Voilà qui pourrait être le point de départ d’une réflexion originale, mais ce n’est pas le cas. La faute à un scénario tiré par les cheveux et à des personnages caricaturaux: l’héroïne journaliste Karen White ne peut porter à elle seule le film sur ses épaules, et les dernières secondes à l’écran du docteur-gourou-garou George Waggner laissent entrevoir le potentiel inexploité du rôle… On a finalement l’impression de regarder une sorte de slasher à poils, là où John Landis exploite le thème de l’affrontement entre bien et mal de manière rafraîchissante.
Fourrure et tradition
En effet, le métrage de ce dernier s’oppose à Hurlements en traitant de manière originale une intrigue plus classique. Tous les ingrédients du film de loup-garou sont réunis, la référence principale étant The Wolf Man (1941) de… George Waggner (on notera la référence de Hurlements), évoqué explicitement dans le dialogue. Attaque par une nuit de pleine lune, corps humain retrouvé en lieu et place de l’animal abattu, dénégation du héros face à la malédiction, le tout compliqué par une histoire d’amour… Mais le film évite de s’enliser dans les poncifs en étant également, voire surtout, une histoire d’humour. Ainsi les tribulations du héros, qui, au matin, se réveille nu en plein Londres, ou les visites que lui rendent ses victimes devenues zombies sont l’occasion de séquences savoureuses teintées d’un humour tantôt noir, tantôt slapstick. Une prise de recul qui, par ailleurs, n’ôte en rien à l’impact des scènes d’horreur, notamment celle de la métamorphose, devant laquelle il est difficile, en fan d’épouvante, de ne pas prendre de plaisir.
Esthétique de l’horreur
Nous en arrivons à la partie esthétique de cette scène-clé, qui marque de nouveau la différence entre les deux films. Landis choisit d’en faire la séquence centrale de son film et la fait durer plusieurs minutes en alternant gros plans et angles plus larges afin de trouver un équilibre entre la détresse du personnage et la mise en avant des formidables effets spéciaux de maquillage. Joe Dante préfère quant à lui répéter ses effets au cours de plusieurs scènes comparables afin de provoquer la peur. Une stratégie sans doute payante à l’époque, mais qui souffre aujourd’hui de ses carences techniques, accentuées par l’usage quasi exclusif des gros plans. Le film est également décrédibilisé par une scène érotico-monstrueuse s’essayant maladroitement au morphing, ainsi que par un final censé concentrer l’émotion mais qui, hélas, frise le grotesque.

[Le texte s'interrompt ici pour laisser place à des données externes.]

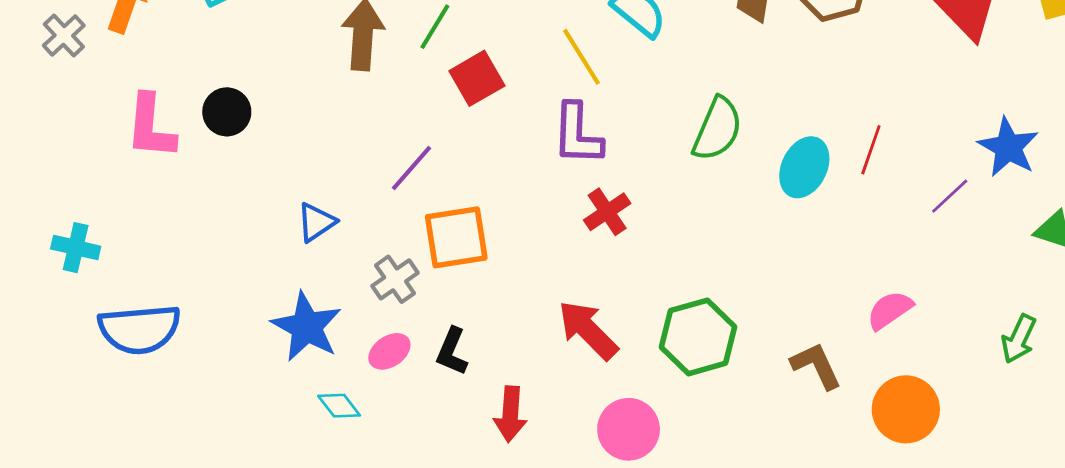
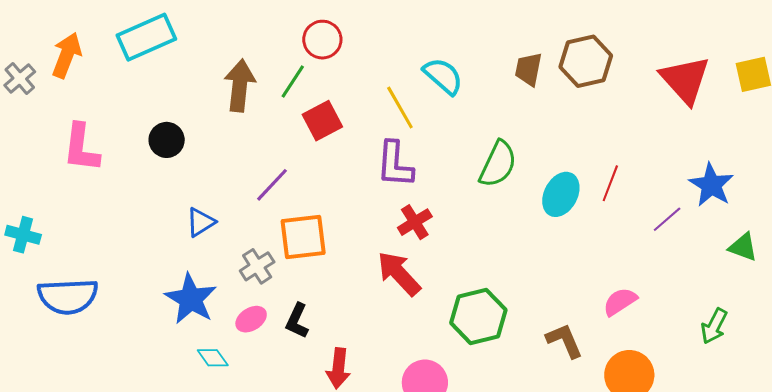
black circle: (227, 112) -> (167, 140), moved
red arrow: (588, 330) -> (399, 274), moved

Hurlements semble donc enfermé dans son époque, Joe Dante faisant abstraction de tout le pan symbolique du mythe du loup-garou pour ne livrer qu’un simple film de monstres. Le Loup-Garou de Londres, au contraire, réussit à transcender ce cadre par son second degré revendiqué, John Landis s’amusant avec la légende sans prétention aucune mais avec réussite.